§ To do: Pictures in the entries below are to be left out; otherwise, reproduce exactly the lines from the first through the line containing "Des problèmes similaires".

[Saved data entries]
···
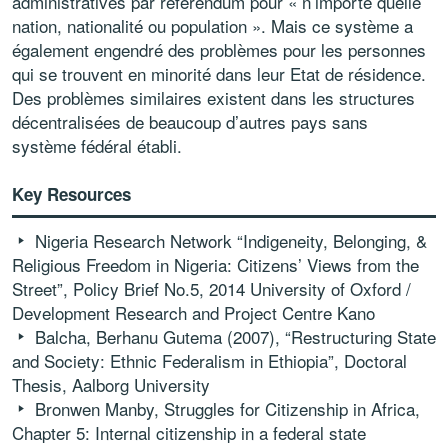
administratives par referendum pour « n’importe quelle
nation, nationalité ou population ». Mais ce système a
également engendré des problèmes pour les personnes
qui se trouvent en minorité dans leur Etat de résidence.
Des problèmes similaires existent dans les structures
décentralisées de beaucoup d’autres pays sans
système fédéral établi.
Key Resources
Nigeria Research Network “Indigeneity, Belonging, &
Religious Freedom in Nigeria: Citizens’ Views from the
Street”, Policy Brief No.5, 2014 University of Oxford /
Development Research and Project Centre Kano
Balcha, Berhanu Gutema (2007), “Restructuring State
and Society: Ethnic Federalism in Ethiopia”, Doctoral
Thesis, Aalborg University
Bronwen Manby, Struggles for Citizenship in Africa,
Chapter 5: Internal citizenship in a federal state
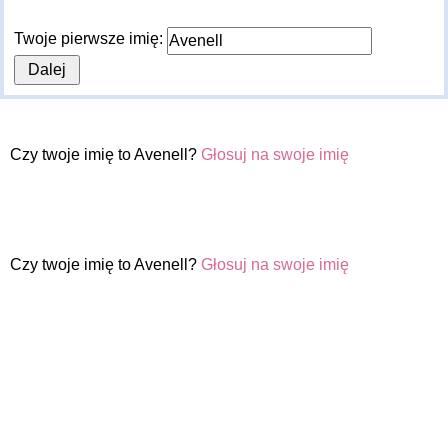
Twoje pierwsze imię:
Czy twoje imię to Avenell?
Głosuj na swoje imię
Czy twoje imię to Avenell?
Głosuj na swoje imię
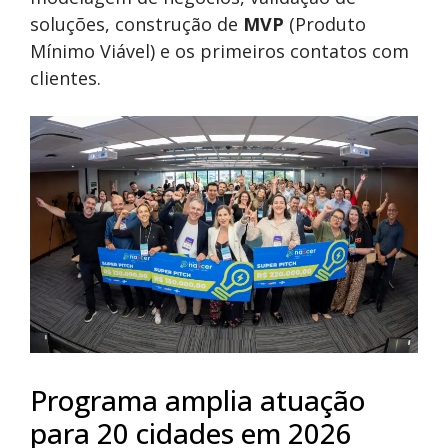
soluções, construção de
MVP
(Produto
Mínimo Viável) e os primeiros contatos com
clientes.
Programa amplia atuação
para 20 cidades em 2026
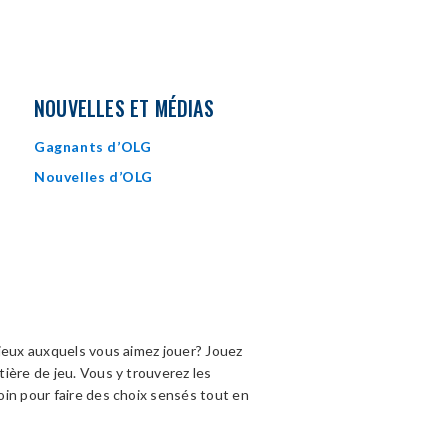
NOUVELLES ET MÉDIAS
Gagnants d’OLG
Nouvelles d’OLG
jeux auxquels vous aimez jouer? Jouez
ière de jeu. Vous y trouverez les
in pour faire des choix sensés tout en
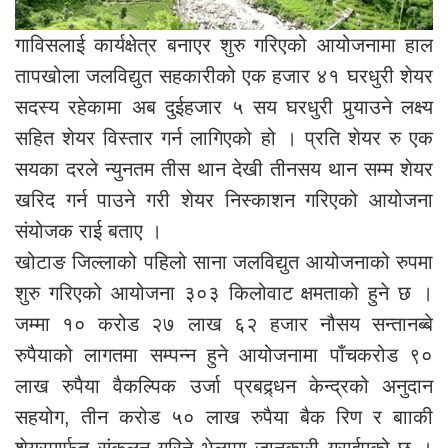
गाविसलाई कार्यक्षेत्र बनाएर शुरु गरिएको आयोजनामा हाल
तापखोला जलविद्युत सहकारीको एक हजार ४१ घरधुरी शेयर
सदस्य रहेकामा अब दुईहजार ५ सय घरधुरी पुर्‍याउने लक्ष्य
सहित शेयर विस्तार गर्न लागिएको हो । प्रति शेयर रु एक
सयका दरले न्युनतम तीस थान देखी तीनसय थान सम्म शेयर
खरिद गर्न पाउने गरी शेयर निस्काशन गरिएको आयोजना
संयोजक राई बताए ।
खोटाङ जिल्लाको पहिलो साना जलविद्युत आयोजनाको रुपमा
शुरु गरिएको आयोजना ३०३ किलोवाट क्षमताको हुने छ ।
जम्मा १० करोड २७ लाख ६२ हजार नौसय सन्तानब्बे
रुपैयाको लागतमा सम्पन्न हुने आयोजनामा पाँचकरोड ९०
लाख रुपैया वैकल्पिक उर्जा प्रबद्र्धन केन्द्रको अनुदान
सहयोग, तीन करोड ५० लाख रुपैया बैक रिण र बााकी
शेयरमार्फत संकलन गरिने भेलामा जानकारी गराईएको छ ।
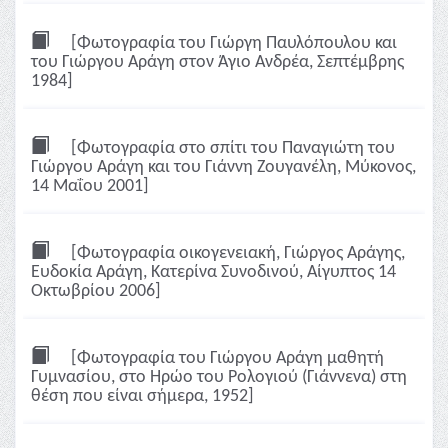
[Φωτογραφία του Γιώργη Παυλόπουλου και
του Γιώργου Αράγη στον Άγιο Ανδρέα, Σεπτέμβρης
1984]
[Φωτογραφία στο σπίτι του Παναγιώτη του
Γιώργου Αράγη και του Γιάννη Ζουγανέλη, Μύκονος,
14 Μαΐου 2001]
[Φωτογραφία οικογενειακή, Γιώργος Αράγης,
Ευδοκία Αράγη, Κατερίνα Συνοδινού, Αίγυπτος 14
Οκτωβρίου 2006]
[Φωτογραφία του Γιώργου Αράγη μαθητή
Γυμνασίου, στο Ηρώο του Ρολογιού (Γιάννενα) στη
θέση που είναι σήμερα, 1952]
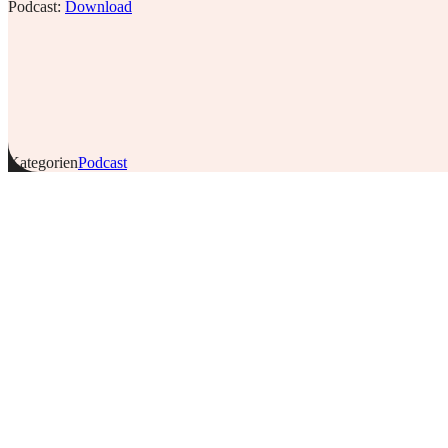
Podcast:
Download
Kategorien
Podcast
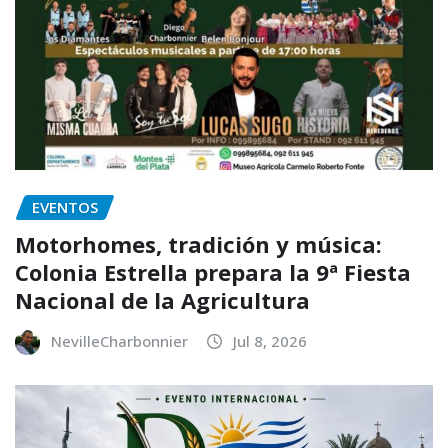
EVENTOS
Motorhomes, tradición y música:
Colonia Estrella prepara la 9ª Fiesta
Nacional de la Agricultura
NevilleCharbonnier
Jul 8, 2026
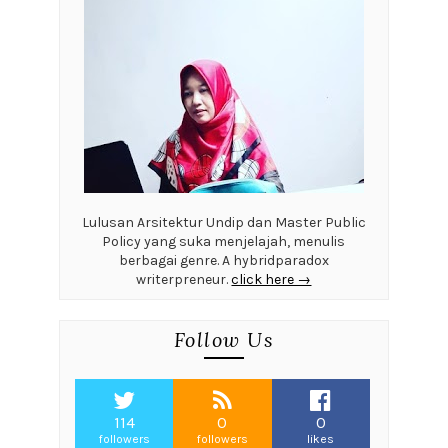
Lulusan Arsitektur Undip dan Master Public
Policy yang suka menjelajah, menulis
berbagai genre. A hybridparadox
writerpreneur.
click here →
Follow Us
114
0
0
followers
followers
likes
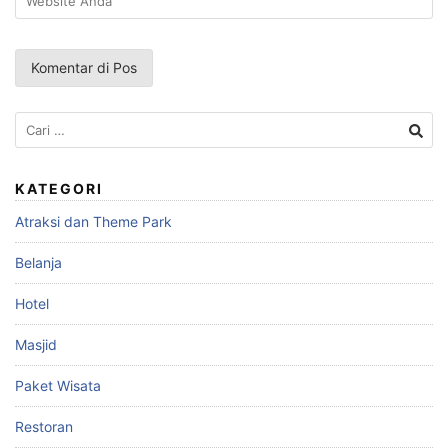
Cari
untuk:
KATEGORI
Atraksi dan Theme Park
Belanja
Hotel
Masjid
Paket Wisata
Restoran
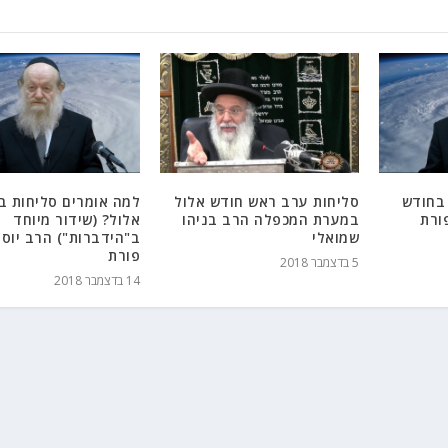
 בחודש
סליחות ערב ראש חודש אלול
למה אומרים סליחות ב
ורת
במערת המכפלה הרב בניהו
אלול? (שידור מיוחד
שמואלי
ב"הידברות") הרב יוסף
פורת
5 בדצמבר 2018
14 בדצמבר 2018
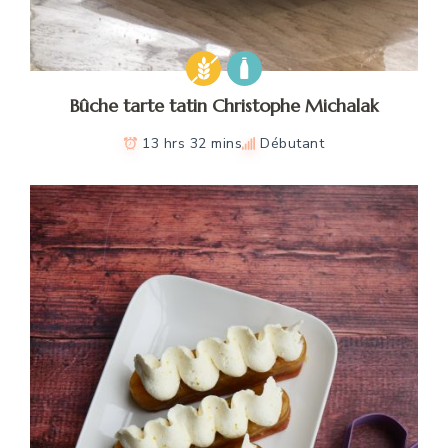
Bûche tarte tatin Christophe Michalak
13 hrs 32 mins
Débutant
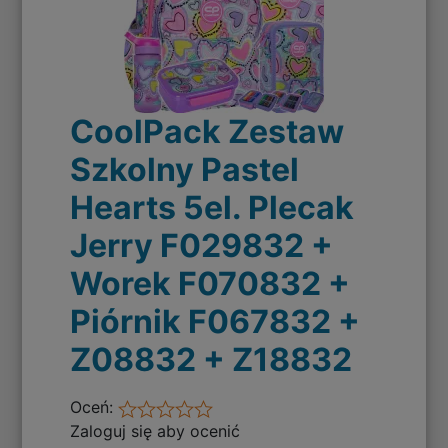
CoolPack Zestaw
Szkolny Pastel
Hearts 5el. Plecak
Jerry F029832 +
Worek F070832 +
Piórnik F067832 +
Z08832 + Z18832
Oceń:
Zaloguj się aby ocenić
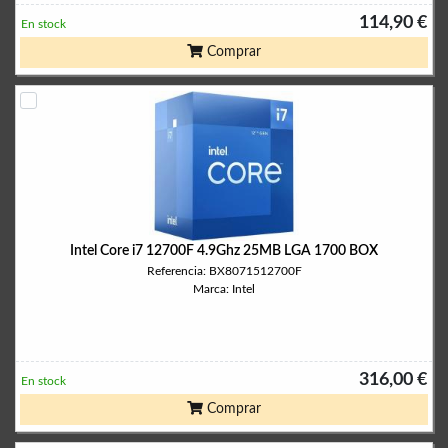
114,90 €
En stock
Comprar
Intel Core i7 12700F 4.9Ghz 25MB LGA 1700 BOX
Referencia: BX8071512700F
Marca: Intel
316,00 €
En stock
Comprar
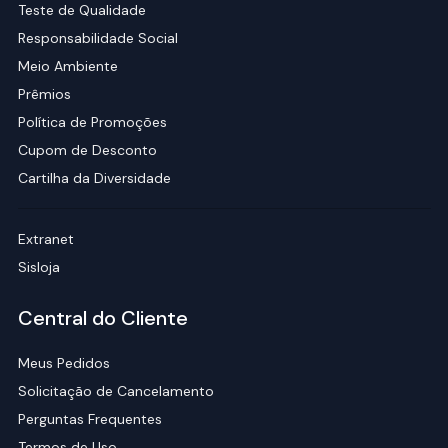
Teste de Qualidade
Responsabilidade Social
Meio Ambiente
Prêmios
Política de Promoções
Cupom de Desconto
Cartilha da Diversidade
Extranet
Sisloja
Central do Cliente
Meus Pedidos
Solicitação de Cancelamento
Perguntas Frequentes
Termos de Uso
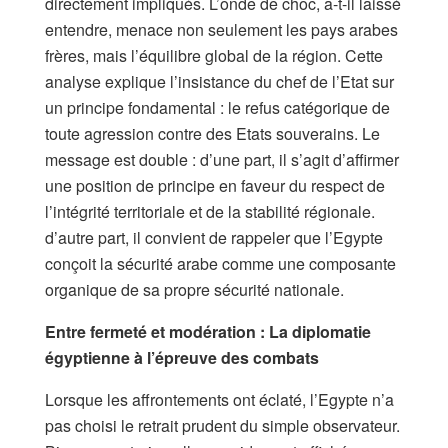
directement impliqués. L’onde de choc, a-t-il laissé
entendre, menace non seulement les pays arabes
frères, mais l’équilibre global de la région. Cette
analyse explique l’insistance du chef de l’Etat sur
un principe fondamental : le refus catégorique de
toute agression contre des Etats souverains. Le
message est double : d’une part, il s’agit d’affirmer
une position de principe en faveur du respect de
l’intégrité territoriale et de la stabilité régionale.
d’autre part, il convient de rappeler que l’Egypte
conçoit la sécurité arabe comme une composante
organique de sa propre sécurité nationale.
Entre fermeté et modération : La diplomatie
égyptienne à l’épreuve des combats
Lorsque les affrontements ont éclaté, l’Egypte n’a
pas choisi le retrait prudent du simple observateur.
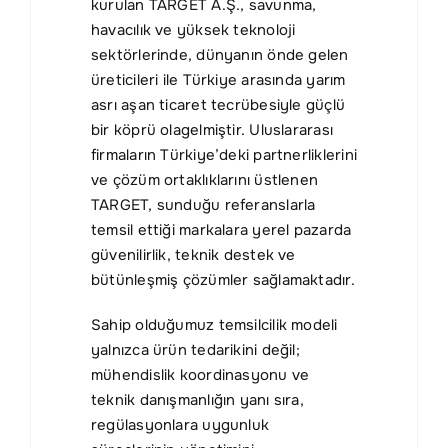
kurulan TARGET A.Ş., savunma,
havacılık ve yüksek teknoloji
sektörlerinde, dünyanın önde gelen
üreticileri ile Türkiye arasında yarım
asrı aşan ticaret tecrübesiyle güçlü
bir köprü olagelmiştir. Uluslararası
firmaların Türkiye’deki partnerliklerini
ve çözüm ortaklıklarını üstlenen
TARGET, sunduğu referanslarla
temsil ettiği markalara yerel pazarda
güvenilirlik, teknik destek ve
bütünleşmiş çözümler sağlamaktadır.
Sahip olduğumuz temsilcilik modeli
yalnızca ürün tedarikini değil;
mühendislik koordinasyonu ve
teknik danışmanlığın yanı sıra,
regülasyonlara uygunluk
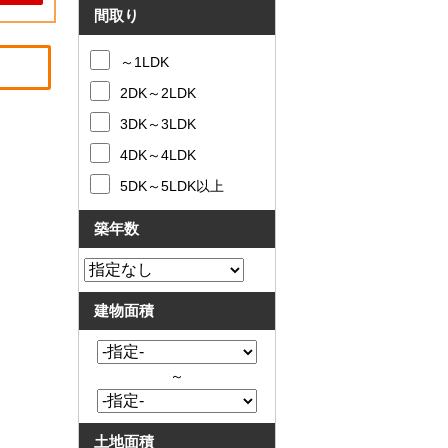
間取り
～1LDK
2DK～2LDK
3DK～3LDK
4DK～4LDK
5DK～5LDK以上
築年数
建物面積
～
土地面積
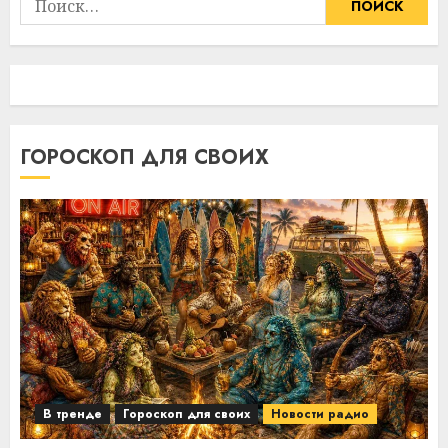
ГОРОСКОП ДЛЯ СВОИХ
В тренде
Гороскоп для своих
Новости радио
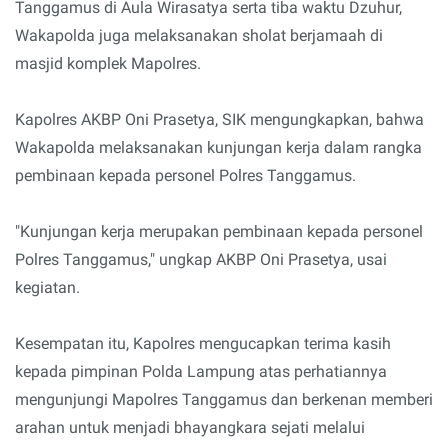
Tanggamus di Aula Wirasatya serta tiba waktu Dzuhur,
Wakapolda juga melaksanakan sholat berjamaah di
masjid komplek Mapolres.
Kapolres AKBP Oni Prasetya, SIK mengungkapkan, bahwa
Wakapolda melaksanakan kunjungan kerja dalam rangka
pembinaan kepada personel Polres Tanggamus.
"Kunjungan kerja merupakan pembinaan kepada personel
Polres Tanggamus," ungkap AKBP Oni Prasetya, usai
kegiatan.
Kesempatan itu, Kapolres mengucapkan terima kasih
kepada pimpinan Polda Lampung atas perhatiannya
mengunjungi Mapolres Tanggamus dan berkenan memberi
arahan untuk menjadi bhayangkara sejati melalui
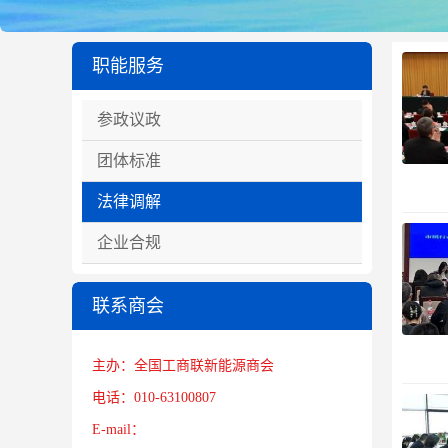
职能服务
参政议政
团体标准
法律调解
企业合规
联系商会
主办：全国工商联新能源商会
电话：010-63100807
E-mail：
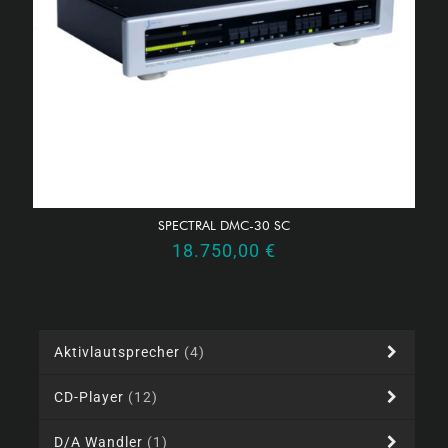
SPECTRAL DMC-30 SC
18.750,00
€
Aktivlautsprecher
(4)
CD-Player
(12)
D/A Wandler
(1)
···
§ Output of the task:
administratives par referendum pour « n’importe quelle
nation, nationalité ou population ». Mais ce système a
également engendré des problèmes pour les personnes
qui se trouvent en minorité dans leur Etat de résidence.
Des problèmes similaires existent dans les structures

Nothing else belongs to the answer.